Text Mining in Program Code

Text Mining in Program Code

Alexander Dreweke (Friedrich-Alexander University Erlangen-Nuremberg, Germany), Ingrid Fischer (University of Konstanz, Germany), Tobias Werth (Friedrich-Alexander University Erlangen-Nuremberg, Germany) and Marc Wörlein (Friedrich-Alexander University Erlangen-Nuremberg, Germany)
Copyright: © 2009 |Pages: 20
DOI: 10.4018/978-1-59904-990-8.ch035
OnDemand PDF Download:
No Current Special Offers


Searching for frequent pieces in a database with some sort of text is a well-known problem. A special sort of text is program code as e.g. C++ or machine code for embedded systems. Filtering out duplicates in large software projects leads to more understandable programs and helps avoiding mistakes when reengineering the program. On embedded systems the size of the machine code is an important issue. To ensure small programs, duplicates must be avoided. Several different approaches for finding code duplicates based on the text representation of the code or on graphs representing the data and control flow of the program and graph mining algorithms.
Chapter Preview


Computer programs are a special form of text. Words of a programming languages are combined to form correct sentences in this programming language. There exists a wide variety of programming languages, ranging from high-level object-oriented languages like Java or C++ to machine code, the language a processor can actually “understand”. Programming languages are usually translated with the help of compilers from high- to low-level. To produce this kind of “text” - the computer programs - is the daily work of many programmers; billions of lines of code have been written.
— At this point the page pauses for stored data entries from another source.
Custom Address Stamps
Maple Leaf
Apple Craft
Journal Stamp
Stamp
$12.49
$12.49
Mostly, this code is not well documented and not really understood by anybody after the original programmer stopped working. Typically, many programmers are working on one project and often old code from former versions or other projects is used.

Duplicated code fragments are a special problem in big amounts of program code. These duplicated fragments can occur because of excessive use of “copy & paste”, because something was simply re-programmed or also because of the compiler. When translating from the high-level to intermediate or low-level languages, new duplicates can be introduced, e.g. by using code templates for instructions and instruction sequences.
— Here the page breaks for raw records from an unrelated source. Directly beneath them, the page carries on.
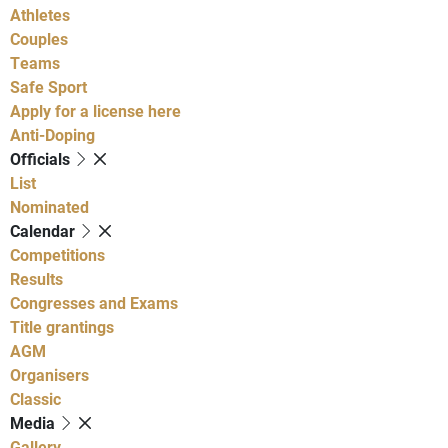
Athletes
Couples
Teams
Safe Sport
Apply for a license here
Anti-Doping
Officials
List
Nominated
Calendar
Competitions
Results
Congresses and Exams
Title grantings
AGM
Organisers
Classic
Media
Gallery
Finding these duplicates has been in the focus of interest for many years. Code duplicates are called clones and clone detection has produced many different algorithms. If program code is simply viewed as text, clone detection is nothing else than mining in this text with the goal of finding the duplicate or similar code. Merging application areas and algorithms from the data mining community on the one hand and clone detection leads to fruitful new insights and results.

Finding duplicated code in programs can have different goals. First these duplicates can be visualized as a hint for programmers that something has to be done about this specific piece of code. Second, the redundant code can be replaced automatically by subroutine calls, in-lined procedure calls, and macros etc. that produce the same result. This leads to smaller code that is easier to understand or to maintain. Third, methods to detect and replace duplicated code can be integrated into compilers. Finally, finding duplicated code can lead to special hardware for the duplicates in the area of embedded systems.

In the case of program code, duplicates are not always “totally equivalent”. It is not only the one-to-one duplicate from a piece of code that is interesting. Also near duplicates or even pieces of code, that are syntactically different, but semantically equivalent must be found. E.g. in two fragments only two independent pieces of code having no side effect onto each other can be exchanged. Variable names can be different or registers in machine code can vary.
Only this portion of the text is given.